En effet, 14 systèmes financiers sont évalués sur la base d’une variété de critères afin de déterminer les progrès réalisés par chaque pays pour mettre en œuvre mécanismes et instruments de financement du climat. Il s’agit du Maroc, de l’Algérie, de la Tunisie, de l’Égypte, de la Jordanie, du Liban, de l’Irak, du Koweït, du Qatar, du Bahreïn, de l’Arabie saoudite, des Émirats arabes unis, d’Oman et de la Turquie.
Ainsi, Climate Finance Readiness Index attribue à la sous-région Afrique du Nord un score de 31,33%, contre 40,23% pour la sous-région Moyen-Orient (Égypte, Irak, Jordanie, Liban), 17,53% pour la sous-région Conseil de coopération du Golfe (CCG) et 46,84% pour la Turquie.
S’agissant de la sous-région du CCG (hors Oman), les auteurs du rapport ont relevé que ces pays compteraient sur leurs propres ressources pour soutenir l’action climatique, notant que la plupart d’entre eux ont l’exigence de reporting ESG pour les entreprises publiques et des lignes directrices sur les obligations vertes/Sukuk.
Pour sa part, la Turquie dispose d’un ensemble complet de réglementations couvrant les exigences en matière de risques climatiques et ESG. En outre, les directives sur les obligations vertes sont rendues obligatoires.
Par ailleurs, Ankara a déjà émis des obligations vertes et mobilisé plus d’un milliard milliard USD de fonds verts mondiaux.
Pour l’activité financière verte, le Maroc figure aux côtés de l’Egypte, du Liban et de la Turquie dans le premier sous-groupe des pays mobilisant des ressources à la fois des fonds verts mondiaux et des émissions d’obligations vertes/«Sukuk».

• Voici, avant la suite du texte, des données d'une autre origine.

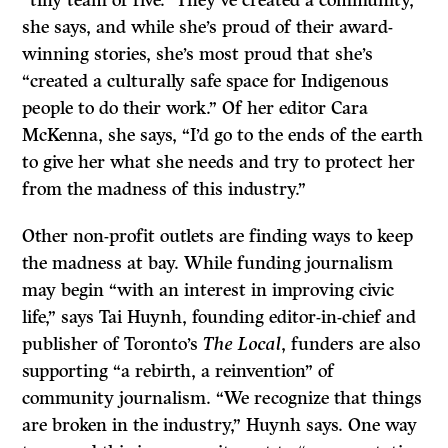
she says, and while she’s proud of their award-
winning stories, she’s most proud that she’s
“created a culturally safe space for Indigenous
people to do their work.” Of her editor Cara
McKenna, she says, “I’d go to the ends of the earth
to give her what she needs and try to protect her
from the madness of this industry.”
Other non-profit outlets are finding ways to keep
the madness at bay. While funding journalism
may begin “with an interest in improving civic
life,” says Tai Huynh, founding editor-in-chief and
publisher of Toronto’s
The Local
, funders are also
supporting “a rebirth, a reinvention” of
community journalism. “We recognize that things
are broken in the industry,” Huynh says. One way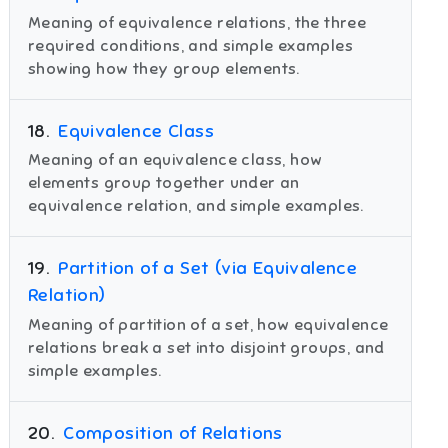
Meaning of equivalence relations, the three
required conditions, and simple examples
showing how they group elements.
18
.
Equivalence Class
Meaning of an equivalence class, how
elements group together under an
equivalence relation, and simple examples.
19
.
Partition of a Set (via Equivalence
Relation)
Meaning of partition of a set, how equivalence
relations break a set into disjoint groups, and
simple examples.
20
.
Composition of Relations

Abordant le volet de la sensibilisation, le texte note que le Maroc se positionne avec la Turquie et la Jordanie dans le premier sous-groupe qui se distingue par des programmes de formation spéciaux dans le domaine de la finance verte et climatique avec un volume de publications académiques outre des articles de presse.
In fine, Green For South a émis dans son rapport une série de recommandations à l’endroit des parties prenantes y compris les régulateurs et les institutions financières pour mettre en œuvre ou renforcer les initiatives nécessaires pour contribuer à l’atténuation des risques climatiques et les efforts d’adaptation.
Il s’agit notamment d’établir un cadre réglementaire pour les institutions financières afin de gérer les risques climatiques, de renforcer les incitations du marché pour stimuler à la fois l’offre et la demande de financement climatique par le biais d’investissements dans des initiatives vertes, et d’accroître les connaissances et la sensibilisation dans ce domaine.